Pia Klemp, the captain of a migrant rescue ship who faces prison time in Italy after rescuing hundreds of migrants in the Mediterranean, has refused a medal awarded by the city of Paris for bravery.

In a Facebook post on Tuesday, Klemp accused Paris Mayor Anne Hidalgo of hypocrisy for recognizing her work, citing poor conditions faced by migrants in the French capital.

Klemp, from Bonn, Germany, was awarded the Grand Vermeil medal in July alongside Carola Rackete, a fellow member of migrant rescue organization Sea-Watch.

In 2017, her ship, the Iuventa, was seized by authorities in the Italian port of Lampedusa, and she was subsequently charged with assisting illegal immigration.

Klemp is currently awaiting trial and faces up to 20 years in prison if convicted, she told Swiss newspaper Basler Zeitung in June. Rackete was arrested in June this year for forcing her vessel into the Lampedusa port with 40 rescued migrants aboard, but was released without charge in July.

“As European governments drag their heels, organizations like SOS Med and Sea Watch make us proud – but also shame us,” Patrick Klugman, deputy for international affairs to Hidalgo, said in a statement announcing the awards.

“Carola Rackete and Pia Klemp are the embodiment of this fight, standard-bearers of European values to which the city of Paris urges our continent to remain true.”

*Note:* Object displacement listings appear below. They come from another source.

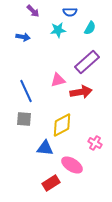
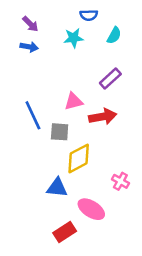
purple arrow: (33, 11) -> (30, 24), moved
purple rectangle: (87, 62) -> (110, 79), size x0.7
gray square: (24, 119) -> (60, 132), moved

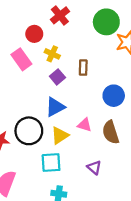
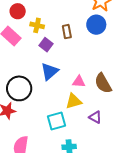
blue circle: (114, 96) -> (96, 25), moved
black circle: (29, 131) -> (19, 88), moved
yellow triangle: (60, 136) -> (74, 101), moved, turned 30

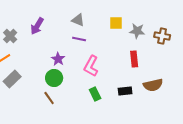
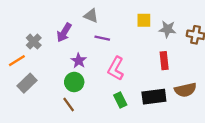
gray triangle: (78, 20) -> (91, 16), moved
purple arrow: (37, 26) -> (64, 33), moved
gray cross: (10, 36) -> (34, 42), moved
black rectangle: (125, 91) -> (154, 97), size x1.5

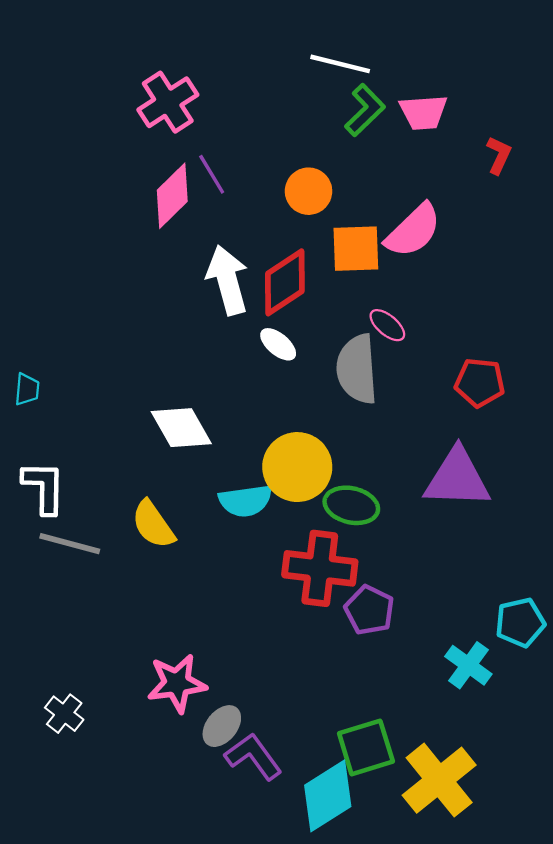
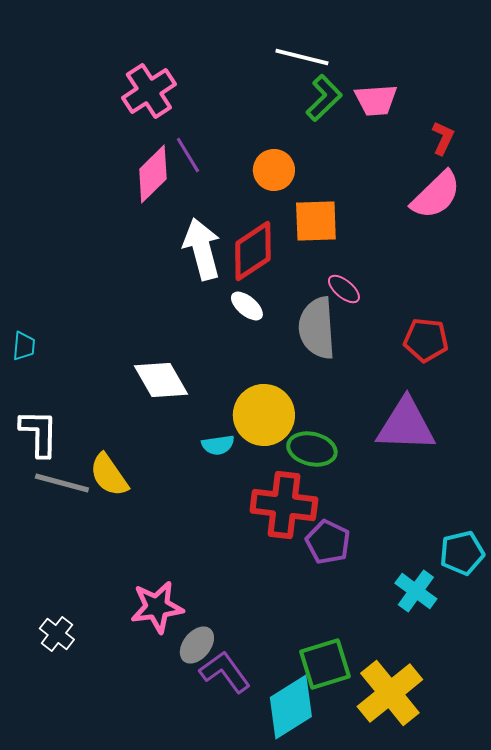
pink semicircle: (413, 231) -> (436, 195), moved
cyan semicircle: (245, 501) -> (218, 445), size x0.7
yellow semicircle: (153, 524) -> (109, 475), moved

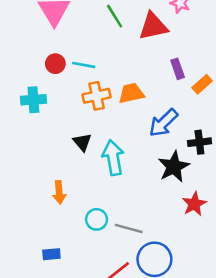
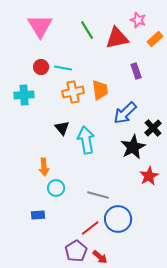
orange rectangle: (202, 84) -> (155, 39), moved
orange trapezoid: (131, 93) -> (100, 90), turned 95
black cross: (199, 142) -> (153, 128), turned -36
cyan circle: (97, 219) -> (56, 188), moved

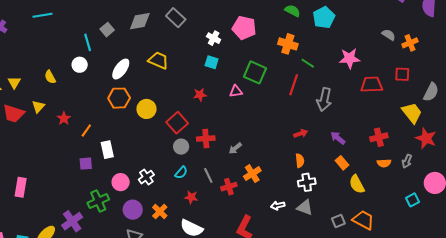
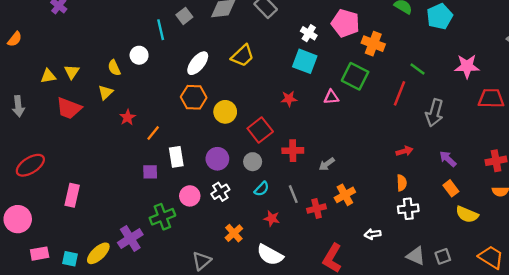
orange cross: (288, 44) -> (373, 44), moved
yellow trapezoid: (158, 60) -> (243, 56), turned 110
cyan square: (212, 62) -> (305, 61), size x1.5
white circle: (80, 65) -> (139, 55), moved
yellow triangle: (38, 106) -> (106, 92), moved
gray circle: (181, 147) -> (253, 162), moved
yellow semicircle: (357, 184) -> (467, 214), turned -42
gray triangle: (305, 207) -> (416, 256), moved
purple circle: (133, 210) -> (217, 159), moved
orange trapezoid: (363, 220) -> (491, 257), moved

On Facebook this week, Klemp directly addressed Hidalgo, writing: “Your police is stealing blankets from people that you force to live on the streets, while you raid protests and criminalize people that are standing up for rights of migrants and asylum seekers. You want to give me a medal for actions that you fight in your own ramparts.”

In January 2017, the NGO Medecins Sans Frontieres said in a statement that Paris police officers harass migrants by taking their blankets and sometimes use tear gas to disperse them.

Klemp added on Facebook: “We do not need medals. We do not need authorities deciding about who is a ‘hero’ and who is ‘illegal.’ In fact they are in no position to make this call, because we are all equal.”

A Paris City Hall spokesperson told CNN: “The City Hall is fully engaged in supporting refugees, including by providing a dignified welcome, worthy and respectful of their humanity.”

Dominique Versini, the mayoral deputy in charge of welcoming refugees, “has invited Pia Klemp to meet and discuss the issue,” the spokesperson said.

Klugman also responded to Klemp’s Facebook post on Twitter. “Dear #PiaKlemp, your worries are justified and your apprehensions are legitimate,” he wrote. “We are waiting for you in Paris to show you the different means implemented in favor of a dignified reception of migrants, despite the tensions that exist on the subject with the State. Your fight is ours.”